To solve the above problem, the easiest way is to set the lock expiration time longer, much longer than the business processing time, but this will seriously affect the performance of the system. If a server goes down before releasing the lock, and The lock timeout is set to one hour, so within this hour, other threads will be blocked there when accessing this service. Therefore, this method is generally not recommended.
Another solution is to set the value to a unique value when setting key value ex seconds nx. The value of each thread is different. Before deleting the key, first get the value through the get key command, and then determine whether the value is Generated by its own thread, if it is, the key will be deleted and the lock will be released. If not, the key will not be deleted. The normal process is as follows:
When the business processing is not over, the key automatically expires, and you can release your own lock normally without affecting other threads:
The solution after the second upgrade seems to have no problems, but it is not. After carefully analyzing the process, we found that the two steps of determining whether the lock belongs to the current thread and releasing the lock are not atomic operations. Normally, if the value obtained by thread 1 from Redis through the get operation is 123, then the operation of deleting the lock will be executed, but if the system freezes for a few seconds before executing the action of deleting the lock, it happens to Within seconds, the key automatically expires, and thread 2 successfully acquires the lock and starts to execute its own logic. At this time, thread 1 freezes and resumes, and continues to execute the action of deleting the lock, so what is deleted at this time is still thread 2. Lock.
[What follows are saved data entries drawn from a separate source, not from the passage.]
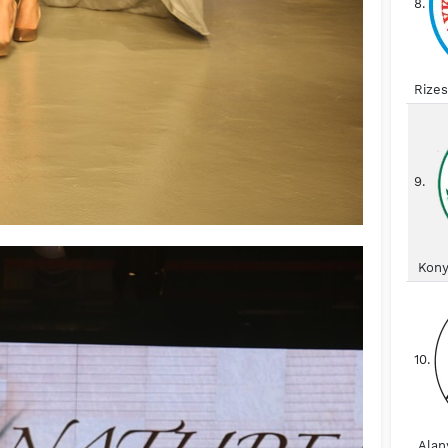
8.
Rize
9.
Kony
10.
Alan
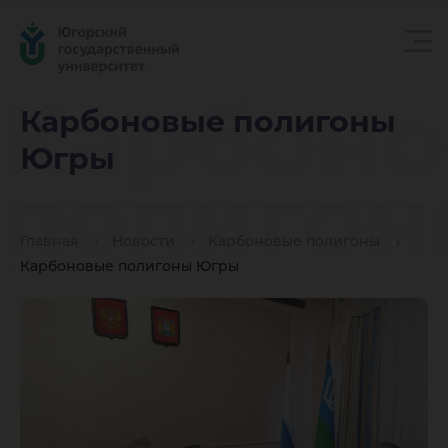
Карбон
Карбоновые полигоны
Югры
полиго
Главная
Новости
Карбоновые полигоны
Югры
Карбоновые полигоны Югры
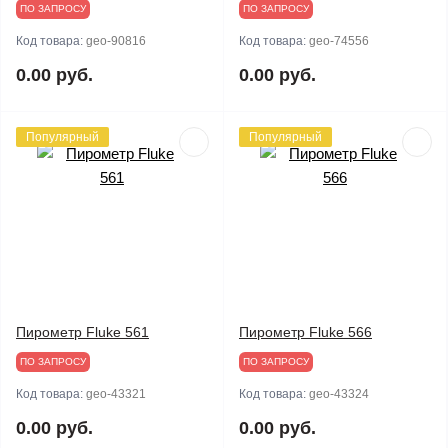
ПО ЗАПРОСУ
ПО ЗАПРОСУ
Код товара:
geo-90816
Код товара:
geo-74556
0.00 руб.
0.00 руб.
Популярный
Популярный
Пирометр Fluke 561
Пирометр Fluke 566
ПО ЗАПРОСУ
ПО ЗАПРОСУ
Код товара:
geo-43321
Код товара:
geo-43324
0.00 руб.
0.00 руб.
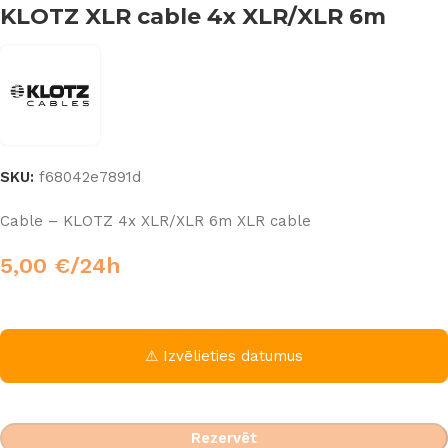
KLOTZ XLR cable 4x XLR/XLR 6m
SKU:
f68042e7891d
Cable – KLOTZ 4x XLR/XLR 6m XLR cable
5,00
€
/24h
⚠ Izvēlieties datumus
Rezervēt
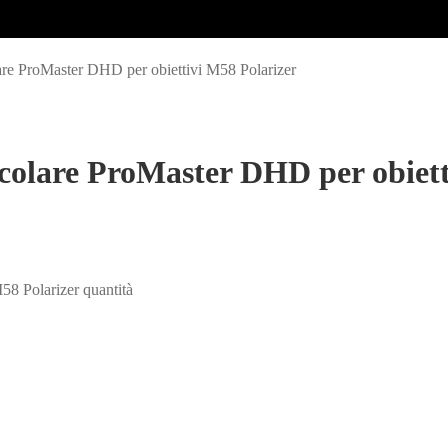
lare ProMaster DHD per obiettivi M58 Polarizer
rcolare ProMaster DHD per obiett
58 Polarizer quantità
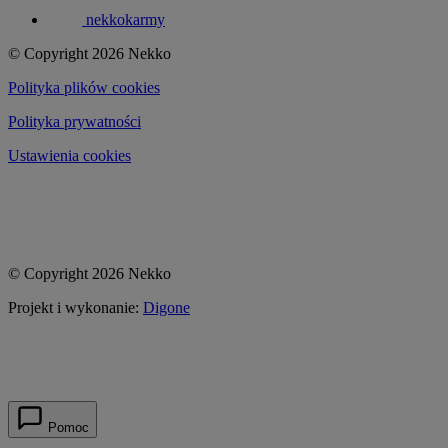
nekkokarmy
© Copyright 2026 Nekko
Polityka plików cookies
Polityka prywatności
Ustawienia cookies
© Copyright 2026 Nekko
Projekt i wykonanie:
Digone
Pomoc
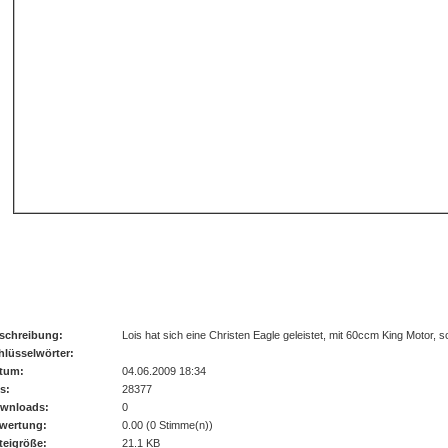
risten Eagle Lois
schreibung:
Lois hat sich eine Christen Eagle geleistet, mit 60ccm King Motor, 
hlüsselwörter:
tum:
04.06.2009 18:34
s:
28377
wnloads:
0
wertung:
0.00 (0 Stimme(n))
teigröße:
21.1 KB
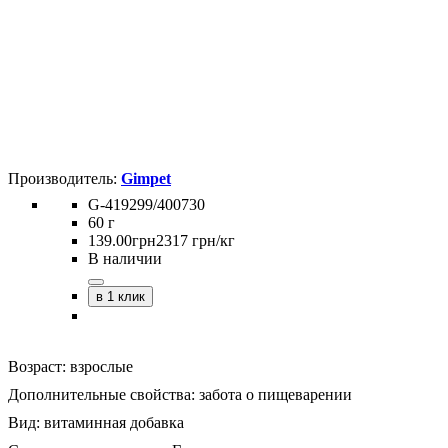
Gimpet
G-419299/400730
60 г
139
.
00
грн
2317 грн/кг
В наличии
в 1 клик
Возраст:
взрослые
Дополнительные свойства:
забота о пищеварении
Вид:
витаминная добавка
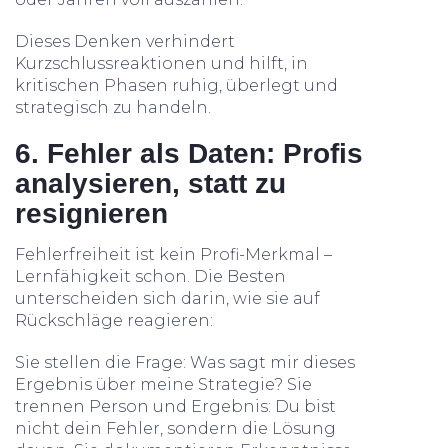
Dieses Denken verhindert
Kurzschlussreaktionen und hilft, in
kritischen Phasen ruhig, überlegt und
strategisch zu handeln.
6. Fehler als Daten: Profis
analysieren, statt zu
resignieren
Fehlerfreiheit ist kein Profi-Merkmal –
Lernfähigkeit schon. Die Besten
unterscheiden sich darin, wie sie auf
Rückschläge reagieren:
Sie stellen die Frage: Was sagt mir dieses
Ergebnis über meine Strategie? Sie
trennen Person und Ergebnis: Du bist
nicht dein Fehler, sondern die Lösung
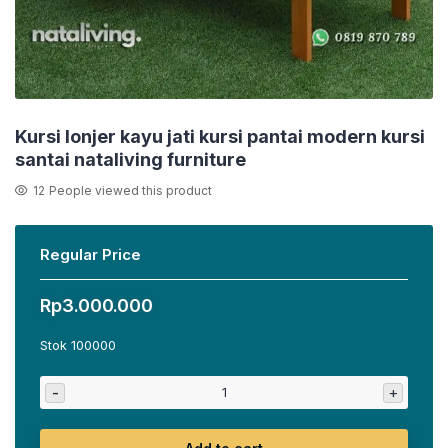
Kursi lonjer kayu jati kursi pantai modern kursi
santai nataliving furniture
12
People viewed this product
Regular Price
Rp
3.000.000
Stok 100000
-
+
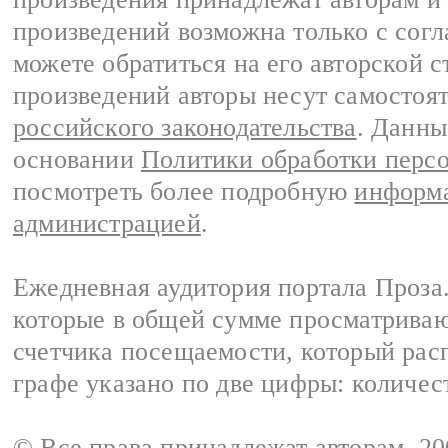
произведений возможна только с согла
можете обратиться на его авторской с
произведений авторы несут самостоя
российского законодательства
. Данны
основании
Политики обработки перс
посмотреть более подробную
информа
администрацией
.
Ежедневная аудитория портала Проза.
которые в общей сумме просматрива
счетчика посещаемости, который расп
графе указано по две цифры: количес
© Все права принадлежат авторам, 2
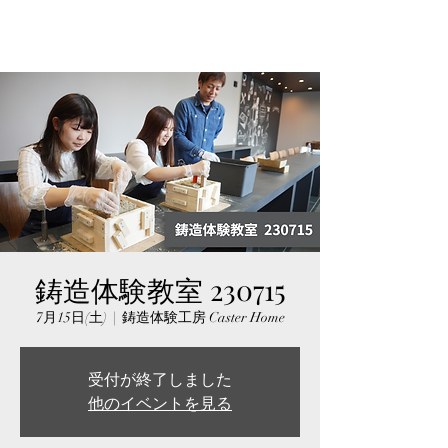
鋳造体験教室 230715
7月15日(土)
  |  
鋳造体験工房 Caster Home
受付が終了しました
他のイベントを見る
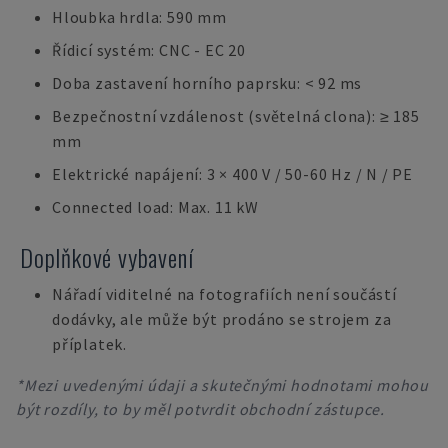
Hloubka hrdla: 590 mm
Řídicí systém: CNC - EC 20
Doba zastavení horního paprsku: < 92 ms
Bezpečnostní vzdálenost (světelná clona): ≥ 185
mm
Elektrické napájení: 3 × 400 V / 50-60 Hz / N / PE
Connected load: Max. 11 kW
Doplňkové vybavení
Nářadí viditelné na fotografiích není součástí
dodávky, ale může být prodáno se strojem za
příplatek.
*Mezi uvedenými údaji a skutečnými hodnotami mohou
být rozdíly, to by měl potvrdit obchodní zástupce.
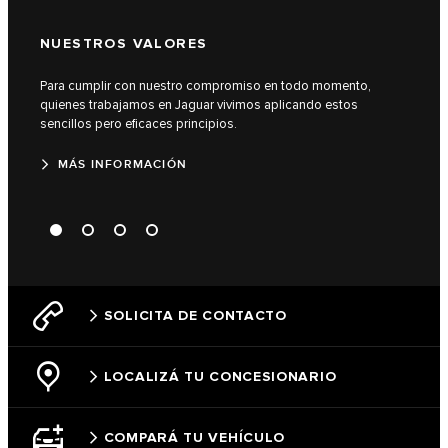
NUESTROS VALORES
COM
Para cumplir con nuestro compromiso en todo momento,
Descu
quienes trabajamos en Jaguar vivimos aplicando estos
de ca
sencillos pero eficaces principios.
M
MÁS INFORMACIÓN
SOLICITA DE CONTACTO
LOCALIZÁ TU CONCESIONARIO
COMPARÁ TU VEHÍCULO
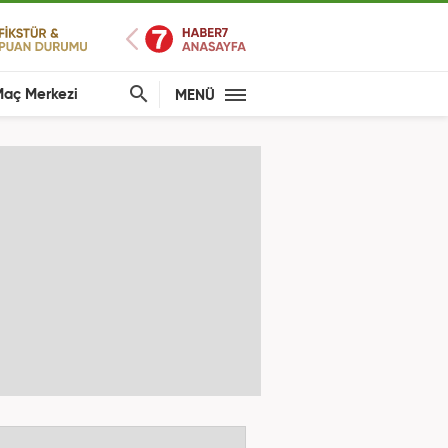
aç Merkezi
MENÜ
● Ultimate version: Lua script
To address the problem that the above-mentioned Redis original commands cannot meet the atomic operations of some businesses, Redis provides support for Lua scripts. Lua script is a lightweight and compact scripting language that supports atomic operations. Redis will execute the entire Lua script as a whole without being inserted by other requests in the middle, so the execution of Lua script by Redis is an atomic operation.
In the above process, we write the three steps of getting key value, judging whether the value belongs to the current thread, and deleting the lock into the Lua script, so that they become a whole and hand them over to Redis for execution. The modified process is as follows:
After this transformation, the problem that multiple steps such as obtaining the value, judging the value, and deleting the lock when releasing the lock cannot guarantee atomic operations has been solved. You can learn the syntax of Lua script by yourself. It is not complicated and very simple, so I won’t go into details here.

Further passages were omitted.